The Republican Party has a soul, but you won’t find it in Washington. With few exceptions, Republicans in the Senate and House refused to acknowledge Joe Biden’s clear and legitimate victory in the presidential election. Many even aided and abetted President Trump’s fantastic lie that he had been reelected. Real damage was done to American unity because an extraordinary 73 percent of Republican voters question whether Biden legitimately won the election, which has dire implications for those who hope the country will heal after Trump is finally gone. 

But national Republicans also damaged themselves and their own party by demonstrating that, even when it comes to our most sacred democratic process, electing a president, they are a moral and constitutional black hole. In their post-Election Day response to Biden’s victory, think of the Republicans as falling into three categories.
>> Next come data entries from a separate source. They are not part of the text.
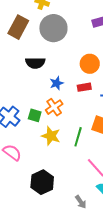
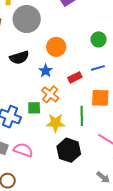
orange circle: (90, 64) -> (56, 47), moved
red rectangle: (84, 87) -> (75, 77), moved
black hexagon: (42, 182) -> (69, 150), moved

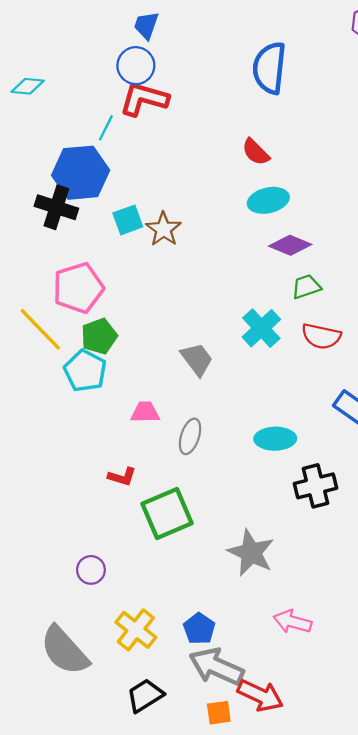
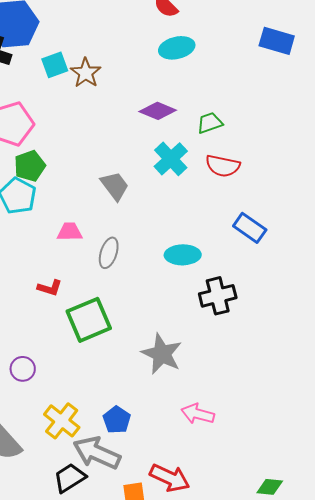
purple diamond: (290, 245) -> (158, 111), moved
gray arrow: (216, 667) -> (97, 453), moved

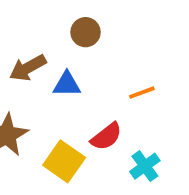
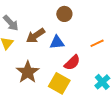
red semicircle: (106, 136) -> (72, 63), moved

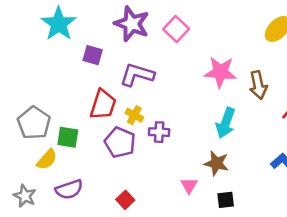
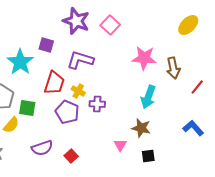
cyan star: (59, 24) -> (20, 62), moved
purple semicircle: (69, 189) -> (42, 148), moved

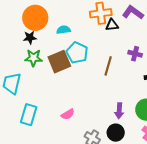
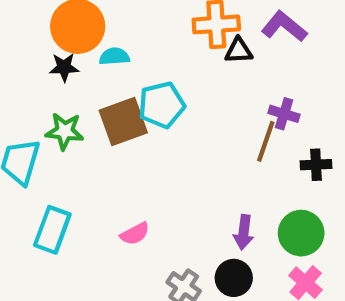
cyan semicircle: (64, 30) -> (114, 56), moved
cyan pentagon: (77, 53) -> (162, 105), turned 30
green star: (34, 58) -> (65, 131), moved
brown line: (108, 66) -> (266, 141), moved

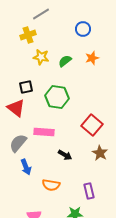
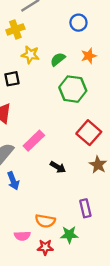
black square: (26, 87) -> (12, 79), moved
green hexagon: (57, 97) -> (73, 89), moved
pink rectangle: (44, 132) -> (34, 141), turned -48
orange semicircle: (51, 185) -> (45, 221), moved

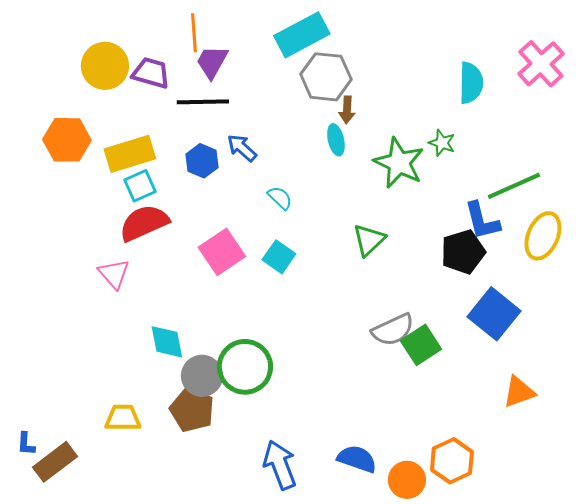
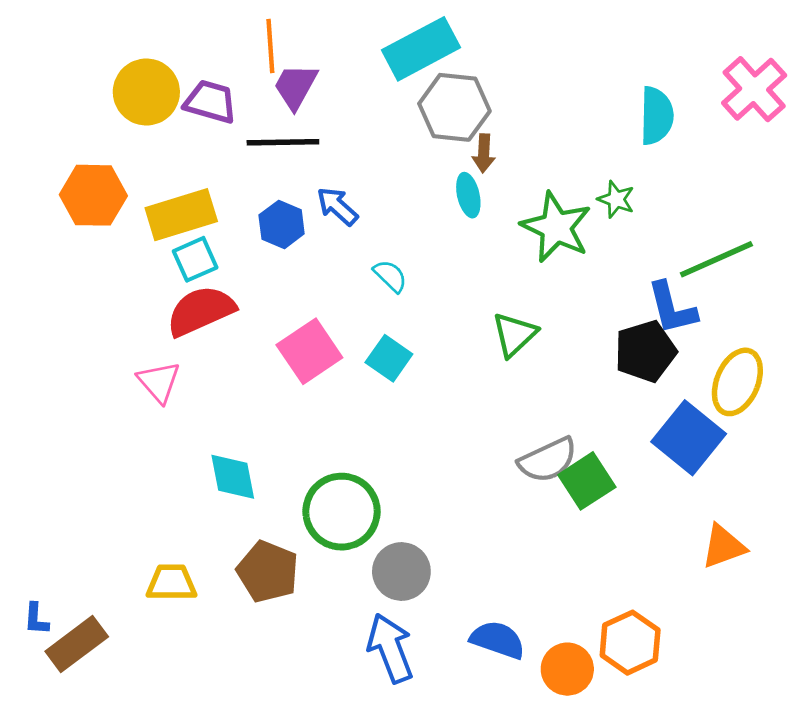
yellow ellipse: (543, 236) -> (737, 382), moved
gray circle: (202, 376) -> (401, 571), moved

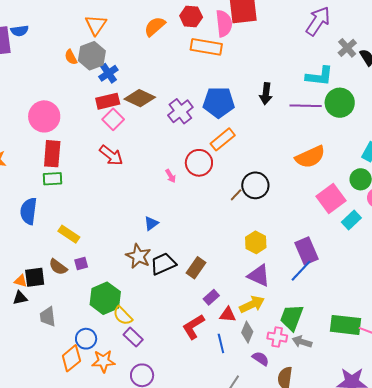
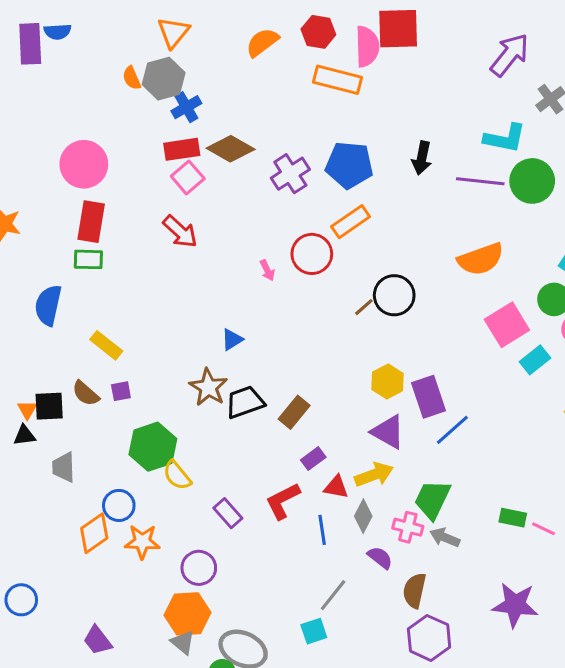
purple rectangle: (307, 251) -> (429, 397), moved
orange triangle: (21, 281) -> (27, 410), turned 40
green rectangle: (346, 325) -> (513, 518), size x0.6
purple rectangle: (133, 337) -> (228, 513), moved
First, there are the “Never Biden” Republicans, who believe Trump is the key to their reelection even if he is out of office. Put another way, they are more afraid of antagonizing Donald Trump than they are loyal to the Constitution. The Never Biden Republicans know, or should know, that the only fraud in the 2020 election was Trump’s claim that the election was decided by fraud. That there was no fraud has been established beyond any doubt by the dozens of federal and state judges who dismissed the Trump lawsuits challenging Biden’s victory; by the conservative-leaning Supreme Court, which unanimously dismissed two Trump lawsuits; and by Attorney General William Barr, a Trump loyalist, who said that he had not seen “fraud on a scale that could have affected a different outcome in the election.”    

Yet to keep their end of a Faustian bargain, most House Republicans, including the leadership, have had to publicly state that the Earth is flat or, ostrich-like, refuse to acknowledge that Biden legitimately won. The last time anything like this happened was in 1860 when the Southern wing of the Democratic Party took their states out of the Union after Lincoln’s election. It ended badly. Rep. Paul Mitchell (R-Mich.) properly called out Republicans for failing to stand up “for democracy first, for our Constitution first,” and quit the Republican Party in disgust. 

Second, there are the political cynics like Senate Majority Leader Mitch McConnell (R- Ky.) and his Senate leadership colleagues. They knew perfectly well that, when the Associated Press declared Biden the winner on November 7, Trump in fact had lost a fair election. But anxious not to incur Trump’s wrath, they stayed silent while Trump and his Republican supporters sought to undermine a presidential election; but, more cautious than the Never Bidens, neither did they openly endorse the Trumpian falsehoods about the election. Only this week, when McConnell and the Senate leadership calculated that Republicans would suffer more damage from staying silent than from Trump’s anger, did they finally admit that Joe Biden won. Theirs are not profiles in courage. 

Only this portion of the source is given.